Visitors interested in exploring the entirety of the trail in a single day are more than welcomed to do so, and have two options available: walk the trail one-way and arrange for a chartered pickup at the end of the 11 km trek, or hike to the end of the trail and back (22 km). For a one-way trip, plan to give yourself approximately 4-5 hours to complete the trek at a leisurely pace, including rest stops. Going both ways, plan for around 8-10 hours. Groups or individuals planning to hike both ways in a day should be mindful of their pacing to ensure that they give themselves enough time to complete the trail before dark. Regardless of approach, make sure to bring a backpack with food and plenty of water, layers (warm clothes, rain gear, and so on), and other hiking essentials (a compass or GPS, sun protection, first aid kit, headlamp or flashlight, fire starter, multi tool, emergency shelter and whistle). There are two places where guests can collect drinking water – Katkwuuwis River and the creek just outside of Cow Bay. As is the case when collecting drinking water from any natural source, it is important that you bring and use an appropriate filtering device – such as purification tabs or a filtering pump.

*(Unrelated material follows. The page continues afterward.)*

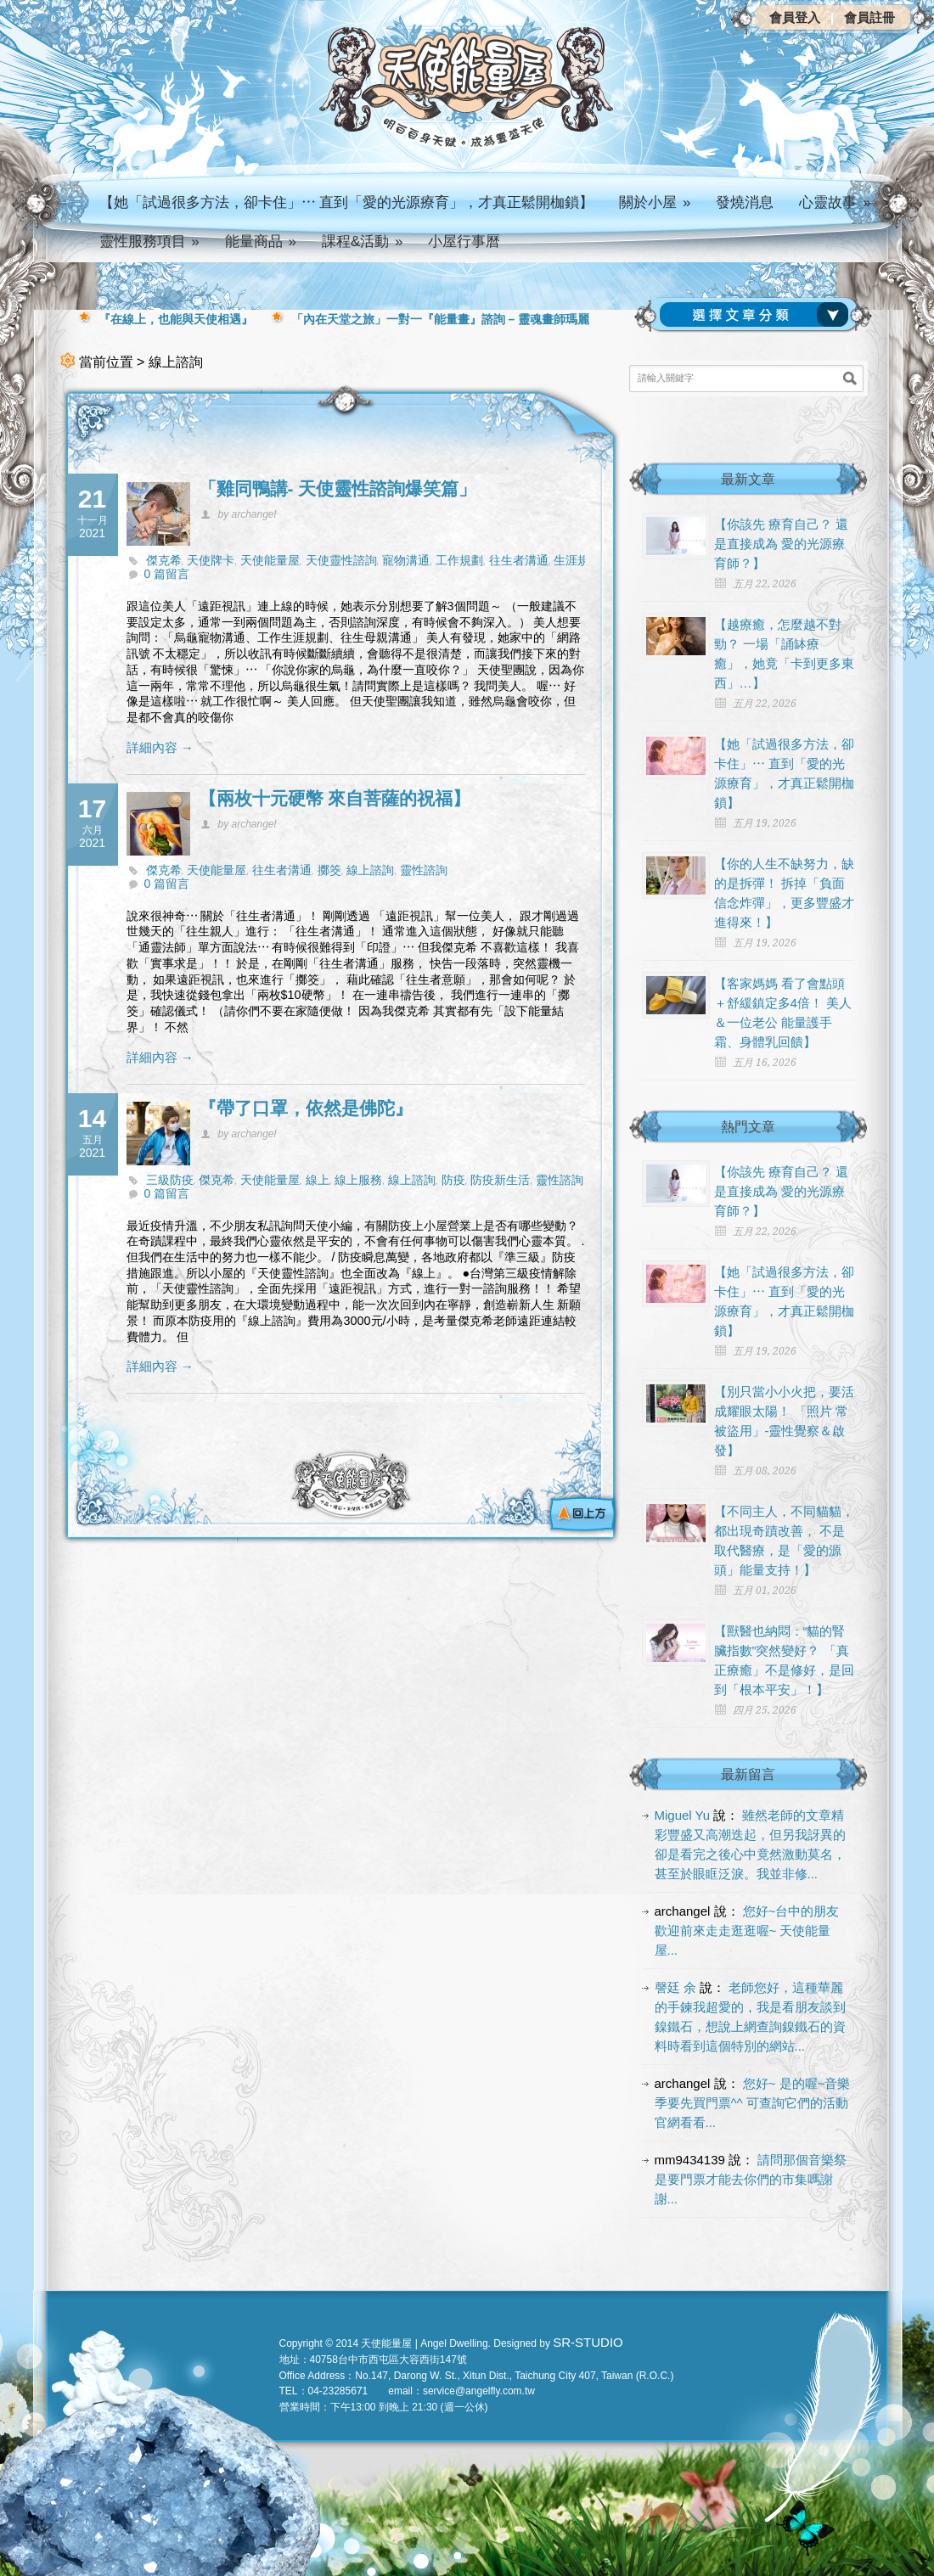 Image resolution: width=934 pixels, height=2576 pixels. Describe the element at coordinates (406, 560) in the screenshot. I see `寵物溝通` at that location.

The Wildside Trail offers three designated camping areas complete with platforms, outhouses and food caches. While it is recommended that visitors use these facilities, you are more than welcome to camp anywhere along the trail given that food is stored appropriately in a cache. Make sure to pack enough food for the length you plan to stay, and please ensure that you bring the essentials listed above.
One of the best ways to experience the trail and surrounding coastline is via kayak, which allows visitors to explore both land and sea. Kayaking groups can launch in Tofino at the harbour and paddle to Whitesand Cove (N49 15.543 W126 04.122) or Cow Bay (N49 15.534 W126 08.085). This is a route intended for advanced paddlers and is not suitable for beginners. Note also that swell heights are dictated by what occurs hundreds of miles off-shore and are not predictable by recent, local weather projections. Take a marine-band radio with you to check swell heights and predicted conditions.
The Ahousaht Wildside Trail is located on Flores Island and is accessed through the village of Ahousaht, which can be reached from Tofino in three ways. By boat, the trip is approximately 30 minutes.
Otherwise, you can arrange transportation on the Ahous Hakuum, which departs from our office, 1st street dock and the Ahous Fuel Stop on Flores daily.
Depart Ahous Fuel Stop Maaqutusiis, Flores Island
Depart 1st Street Dock, Tofino
The ʕaḥuusʔatḥ Ḥaw̓iiḥ, musčim and BC Parks are excited to welcome guests back to the Ahousaht Wildside Trail after a period of extended closure due to COVID-19 Travel Restrictions. As of July 1st, 2022, we encourage and welcome visitors to come and experience some of the most beautiful, pristine beaches and old growth forests within our territories.
To ensure the safety of our Ahousaht community members, visitors accessing the trail (which requires passing through the village of Maaqutusiis) are highly encouraged to carry proof of vaccination, wear a mask indoors and maintain physical distancing.